Generating a reliable passive income from a portfolio of FTSE 100 shares is one strategy investors use to fund retirement.

A Stocks and Shares ISA offers an appealing structure for this approach, as all growth and dividends remain free of tax for life.

A monthly income target of £1,750 works out at £21,000 a year, and the amount of capital required depends heavily on the yield achieved.

At a 4% yield, an investor would need approximately £525,000 in their ISA to reach that annual income figure.

A 5% yield reduces the required sum to around £420,000, while a 6% yield brings the target down further to approximately £350,000.

Plenty of FTSE 100 shares currently offer generous income, with insurer and asset manager Aviva (LSE: AV.) standing out as one of the highest-yielding blue-chip stocks at a trailing yield of 6.3%.

The Aviva share price has climbed 55% over five years, though momentum has slowed considerably, with the stock up just 2.6% over the past 12 months.

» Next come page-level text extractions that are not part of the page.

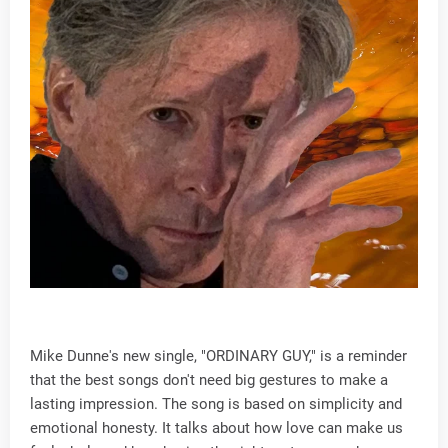
Mike Dunne's new single, "ORDINARY GUY," is a reminder
that the best songs don't need big gestures to make a
lasting impression. The song is based on simplicity and
emotional honesty. It talks about how love can make us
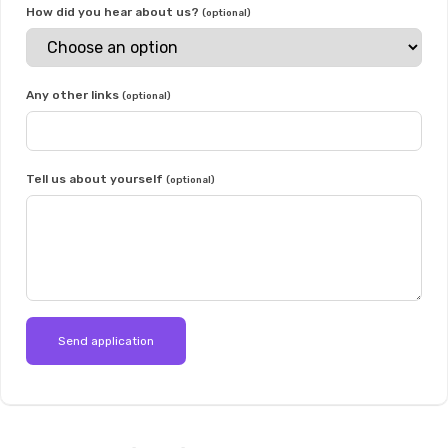
How did you hear about us?
(optional)
Any other links
(optional)
Tell us about yourself
(optional)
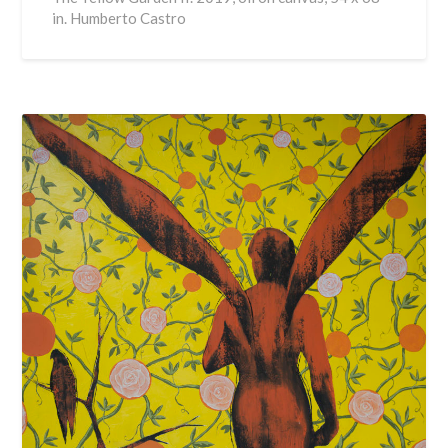
in. Humberto Castro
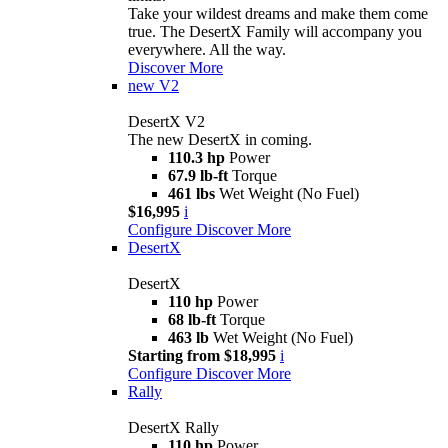
Take your wildest dreams and make them come
true. The DesertX Family will accompany you
everywhere. All the way.
Discover More
new
V2
DesertX V2
The new DesertX in coming.
110.3 hp
Power
67.9 lb-ft
Torque
461 lbs
Wet Weight (No Fuel)
$16,995
i
Configure
Discover More
DesertX
DesertX
110 hp
Power
68 lb-ft
Torque
463 lb
Wet Weight (No Fuel)
Starting from $18,995
i
Configure
Discover More
Rally
DesertX Rally
110 hp
Power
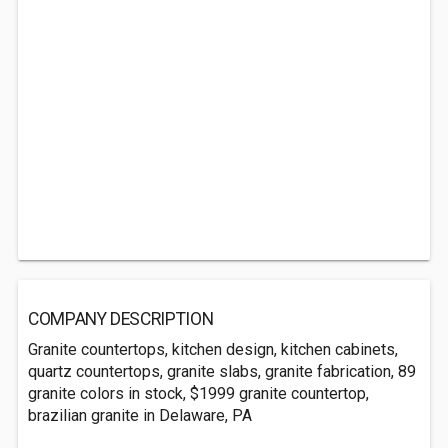
COMPANY DESCRIPTION
Granite countertops, kitchen design, kitchen cabinets,
quartz countertops, granite slabs, granite fabrication, 89
granite colors in stock, $1999 granite countertop,
brazilian granite in Delaware, PA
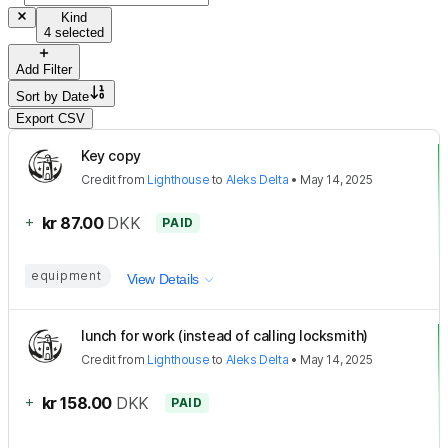
Kind
4 selected
Add Filter
Sort by
Date
Export CSV
Key copy
Credit
from
Lighthouse
to
Aleks Delta
•
May 14, 2025
+
kr 87.00
DKK
PAID
equipment
View Details
lunch for work (instead of calling locksmith)
Credit
from
Lighthouse
to
Aleks Delta
•
May 14, 2025
+
kr 158.00
DKK
PAID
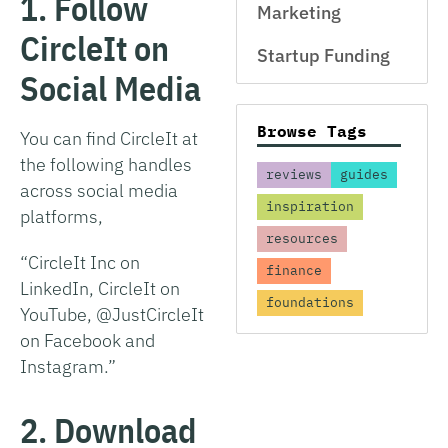
1. Follow
Marketing
CircleIt on
Startup Funding
Social Media
Browse Tags
You can find CircleIt at
the following handles
reviews
guides
across social media
inspiration
platforms,
resources
“CircleIt Inc on
finance
LinkedIn, CircleIt on
foundations
YouTube, @JustCircleIt
on Facebook and
Instagram.”
2. Download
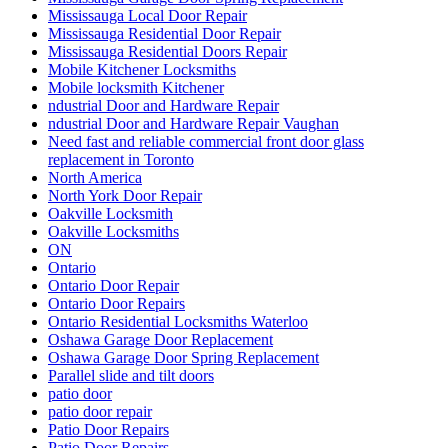
Mississauga Local Door Repair
Mississauga Residential Door Repair
Mississauga Residential Doors Repair
Mobile Kitchener Locksmiths
Mobile locksmith Kitchener
ndustrial Door and Hardware Repair
ndustrial Door and Hardware Repair Vaughan
Need fast and reliable commercial front door glass
replacement in Toronto
North America
North York Door Repair
Oakville Locksmith
Oakville Locksmiths
ON
Ontario
Ontario Door Repair
Ontario Door Repairs
Ontario Residential Locksmiths Waterloo
Oshawa Garage Door Replacement
Oshawa Garage Door Spring Replacement
Parallel slide and tilt doors
patio door
patio door repair
Patio Door Repairs
Patio Door Repairs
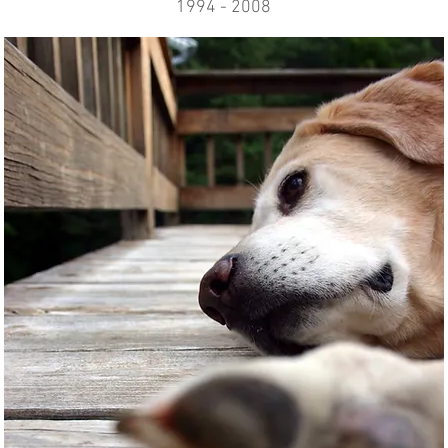
1994 - 2008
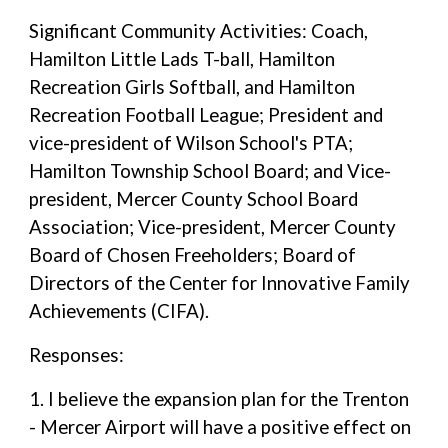
Significant Community Activities: Coach,
Hamilton Little Lads T-ball, Hamilton
Recreation Girls Softball, and Hamilton
Recreation Football League; President and
vice-president of Wilson School's PTA;
Hamilton Township School Board; and Vice-
president, Mercer County School Board
Association; Vice-president, Mercer County
Board of Chosen Freeholders; Board of
Directors of the Center for Innovative Family
Achievements (CIFA).
Responses:
1. I believe the expansion plan for the Trenton
- Mercer Airport will have a positive effect on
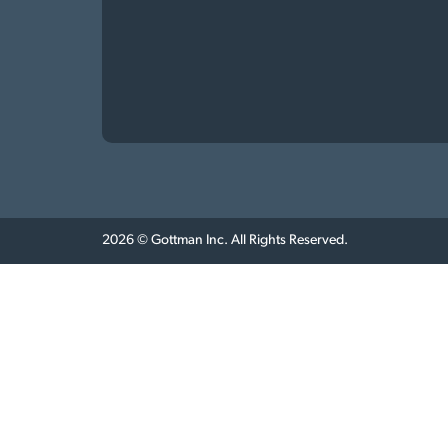
2026 © Gottman Inc. All Rights Reserved.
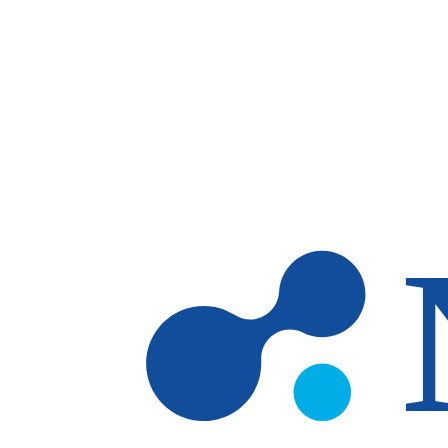
Skip to main content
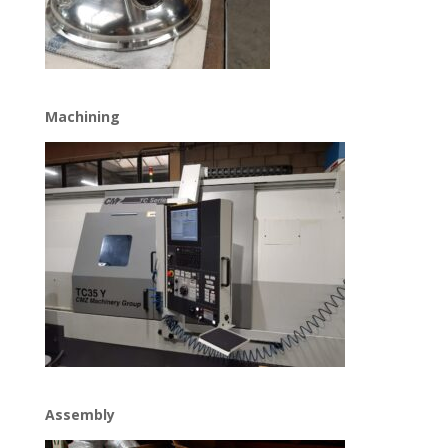
Machining
Assembly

Geopolitical tensions, including concerns that rising oil prices could push inflation higher and keep interest rates elevated, have left Aviva looking choppy despite several years of steady pre-tax profit growth.

Pre-tax profits have risen from £1.350bn in 2022 to £2.203bn in 2025, representing a strong upward trajectory across the period.

The trailing price-to-earnings ratio currently stands at 23.3, well above the FTSE 100 average of around 16, though on a forward basis using 2026 earnings, it drops sharply to 12.1.

Analysts forecast the dividend yield to reach 6.66% in 2026 and 7.11% in 2027, though dividends are never guaranteed and investors should treat such forecasts with appropriate caution.

Aviva recently spent £3.7bn acquiring Direct Line, and the integration of systems, operations and staff presents execution risk that could erode anticipated cost savings if management missteps.

Insurers also remain exposed to the claims cycle, meaning expensive weather events or rising motor repair costs could quickly squeeze profitability despite broader Business momentum.

The company has identified the business pension risk transfer market as a growth opportunity, though competition in that space remains fierce and is unlikely to ease in the near term.

On balance, the income prospects appear strong and the valuation does not look excessive on forward earnings, making Aviva a stock worth monitoring closely for any dip this summer.